Sex ad­vice

Sunday Star-Times - Sunday Magazine - - PERSPECTIVES -

I’ve been mar­ried to a man I love for four years and have com­pletely lost in­ter­est in sex. I have no urges; in fact I have come to de­test the very idea of sex. I used to like it. I’ve never been raped or sex­u­ally abused.

My hus­band ar­ranged for us to see a coun­sel­lor about a year ago and she said we should sched­ule sex in once a week. Like I’d be stand­ing at the bench peel­ing spuds think­ing, “Woo hoo, tonight’s the night” and some­how that was go­ing to make all the dif­fer­ence? Un­sur­pris­ingly, that didn’t work so we stopped go­ing to her.

I read your col­umn and I’m won­der­ing would a sex ther­a­pist do any­thing dif­fer­ently?

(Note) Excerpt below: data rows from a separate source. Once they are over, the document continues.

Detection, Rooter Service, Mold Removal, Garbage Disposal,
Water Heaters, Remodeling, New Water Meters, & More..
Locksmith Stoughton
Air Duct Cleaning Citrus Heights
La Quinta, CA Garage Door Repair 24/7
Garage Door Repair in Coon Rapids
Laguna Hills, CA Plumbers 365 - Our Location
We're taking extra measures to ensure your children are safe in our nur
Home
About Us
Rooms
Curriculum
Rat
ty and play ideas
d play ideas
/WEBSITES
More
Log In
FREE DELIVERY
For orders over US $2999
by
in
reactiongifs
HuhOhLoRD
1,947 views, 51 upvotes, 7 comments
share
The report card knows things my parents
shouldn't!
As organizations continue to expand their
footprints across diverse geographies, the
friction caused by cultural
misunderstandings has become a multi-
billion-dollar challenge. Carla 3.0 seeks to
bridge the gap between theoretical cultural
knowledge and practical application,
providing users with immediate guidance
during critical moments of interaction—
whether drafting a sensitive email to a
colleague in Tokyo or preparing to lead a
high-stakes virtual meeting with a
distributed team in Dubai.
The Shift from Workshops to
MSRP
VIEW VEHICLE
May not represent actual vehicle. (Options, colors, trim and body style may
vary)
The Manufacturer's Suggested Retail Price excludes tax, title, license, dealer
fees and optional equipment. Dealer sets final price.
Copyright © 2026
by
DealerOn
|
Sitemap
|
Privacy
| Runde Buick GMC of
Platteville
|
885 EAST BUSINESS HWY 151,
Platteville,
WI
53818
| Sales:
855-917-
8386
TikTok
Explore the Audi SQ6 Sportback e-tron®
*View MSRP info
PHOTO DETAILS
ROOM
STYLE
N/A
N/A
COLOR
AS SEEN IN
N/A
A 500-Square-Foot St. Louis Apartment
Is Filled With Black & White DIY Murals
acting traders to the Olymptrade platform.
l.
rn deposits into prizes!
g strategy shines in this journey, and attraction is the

I feel so bad. Is there hope for find­ing a lost li­bido? Yes, ab­so­lutely you can res­ur­rect your sex­ual en­ergy and plea­sure. The first thing a sex ther­a­pist would do is make a thor­ough assess­ment that would in­clude get­ting to know you two and the re­la­tion­ship you have built so far, how sex was at first, how it has changed over the years, what you’ve each made of that and how each of you has re­acted.

Sex takes place, or not, in the con­text of a re­la­tion­ship so we look at the whole dance of in­ti­macy – re­spect, con­sid­er­a­tion, en­gage­ment, lov­ing acts, play­ful­ness, ex­cite­ment, fair divi­sion of labour and time for rest ver­sus the omis­sion of any of these things and re­sent­ment.

We’d also be look­ing with you at your phys­i­cal and men­tal health be­cause stress, low iron, de­pres­sion, guilt and many other fac­tors, along with any drugs you’re tak­ing, can hit li­bido hard. Fi­nally, we’d be as­sess­ing each of your ex­pe­ri­ences at pro­gress­ing through the de­vel­op­men­tal mile­stones of sex­u­al­ity. That would al­low us to for­mu­late a plan for mov­ing for­ward in ways de­sir­able to you both.

In sup­port of sched­ul­ing, even though it may feel weird, if you keep wait­ing for spon­ta­neous arousal you’re just go­ing to get more of the same dis­in­ter­est and dis­like. Once you two, with help, have been able to es­tab­lish some kind of sen­sual/sex­ual play you can look for­ward to, mak­ing space for it maybe three times a week (once is not enough!) and learn­ing to use your brain to savour the an­tic­i­pa­tion will be part of ef­fec­tively re­build­ing your sex­ual alive­ness and plea­sure.